The "less than 24 hours" applies not only to when the movers are coming, but to how short the nasty nasty stomach virus was. My husband was feeling better in about 18 hours and eating again and my daughter was queasy, threw up at school and then wanted to drink lots of water, which thankfully she kept down. She was eating as much as she could by yesterday morning. I got sick night before last and was laid out all day yesterday so I didn't get anything that needed to be done worked on - not packing or stuff for work.
So, today my daughter is back at school, my husband is back at work, and I'm dragging my tired butt around getting some packing done and taking frequent rest breaks. My stomach is feeling better but I don't have my appetite back yet. Part of that is probably from lots of anxiety about moving. Plus, I'm fascinated by the routes that my mind will take when anxious. For those of you who may read this and not know me personally, one of my hobbies is writing stories. And most of those stories - whether they be short stories or novels - are dark. Dark humor and usually some aspect of horror. I try to keep them fairly tame now after writing a story back when I was 18 that a friend started to read and said, "God, this is truly horrific! I can't read something that horrifying and grotesque." I decided after that I don't need to be putting out so much negative energy into the world so everything I write now has a happy ending ... in a dark humorous twist sort of a way.
Anyway, it's a good outlet for me to write these stories because my brain is very imaginative at scaring me. The latest thought-process today that I had to nip in the bud was, "Ok, you didn't actually throw up so you haven't actually caught the stomach flu yet ... it's going to hit today or tonight right as you're going to have to move." I told my husband what I'd been thinking and he laughed and said, "Oh no, you weren't sick. You were just laid out in bed moaning for 12 hours and popping anti-nausea pills like candy because you were nervous. I don't think so!" Good point.

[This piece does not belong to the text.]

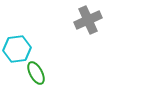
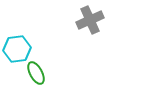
gray cross: moved 2 px right
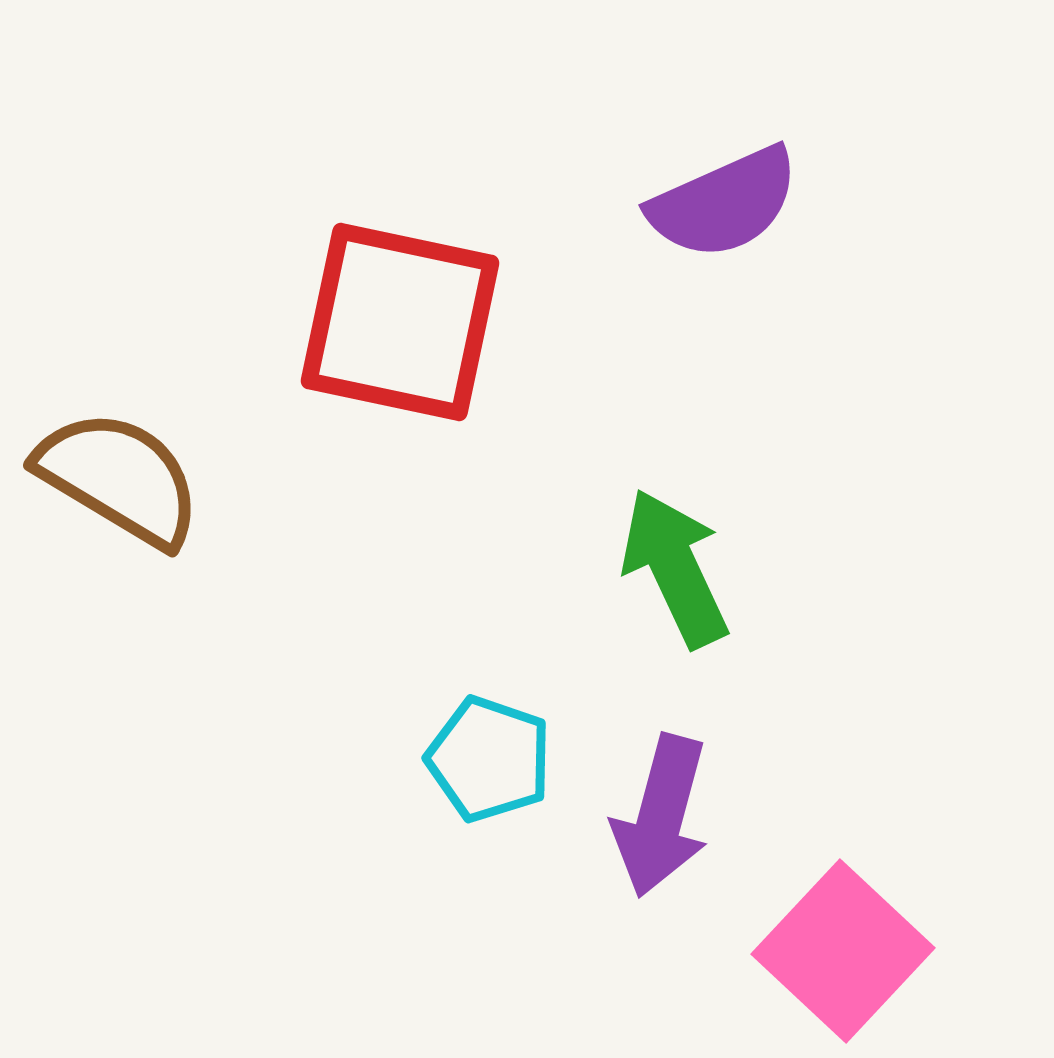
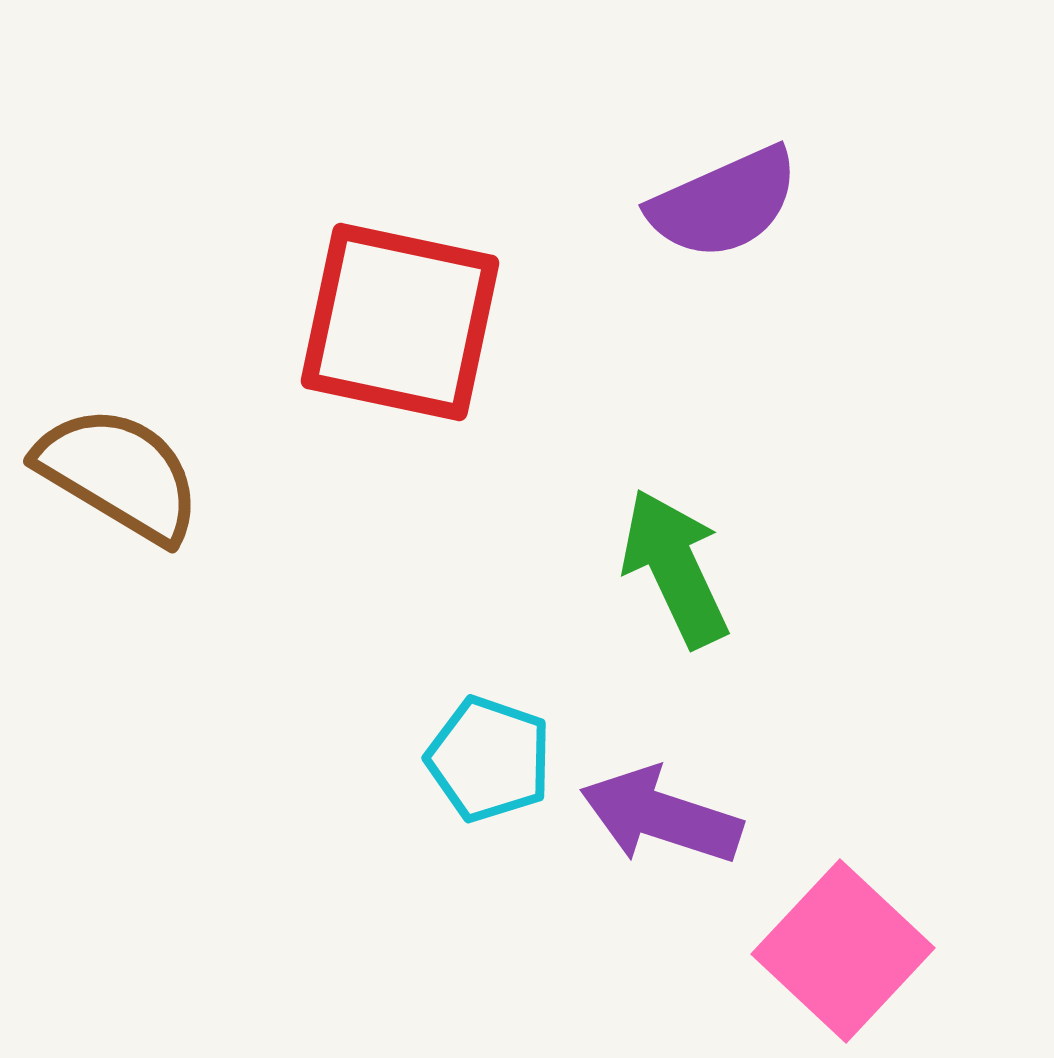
brown semicircle: moved 4 px up
purple arrow: rotated 93 degrees clockwise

One thing I realized last year that I try to remember to do, is to flip all that creativity around. Sure, terrible things *could* happen and I can think of all the various possibilities in vivid, imaginative, technicolor - but I can also think of all the wonderful things that could happen in vivid, imaginative technicolor. Like how my co-worker stopped by Monday night (without me even asking!) to bring yummy chicken soup from PCC and some green tea. Or how even though my husband and daughter were so sick we couldn't go to the Escrow signing, the notary actually came to our house so we could close on the house we're buying. Or I can keep imagining what my garden will look like especially now that I've found out for sure that the treated fence posts were treated with copper azole and if I do raised garden beds anyway it will not be an issue at all - so we don't have to replace them. Or I can imagine what our little community garden/pea patch will be like in the area the HOA owns that isn't anything but overgrown grass right now - and what a cool community project that could be.
In other news, I've been watching the History channel while packing in our bedroom and learning about tuna. Apparently, the safest way to fish for tuna so that other species are not caught and killed in the process (like with long-lining which is one of the ways huge companies like Bumblebee catch their tuna) is bait boat poling which is similar to traditional fishing. And there is one one company I know for sure gets all their tuna like that so I may have to only buy their tuna from now on.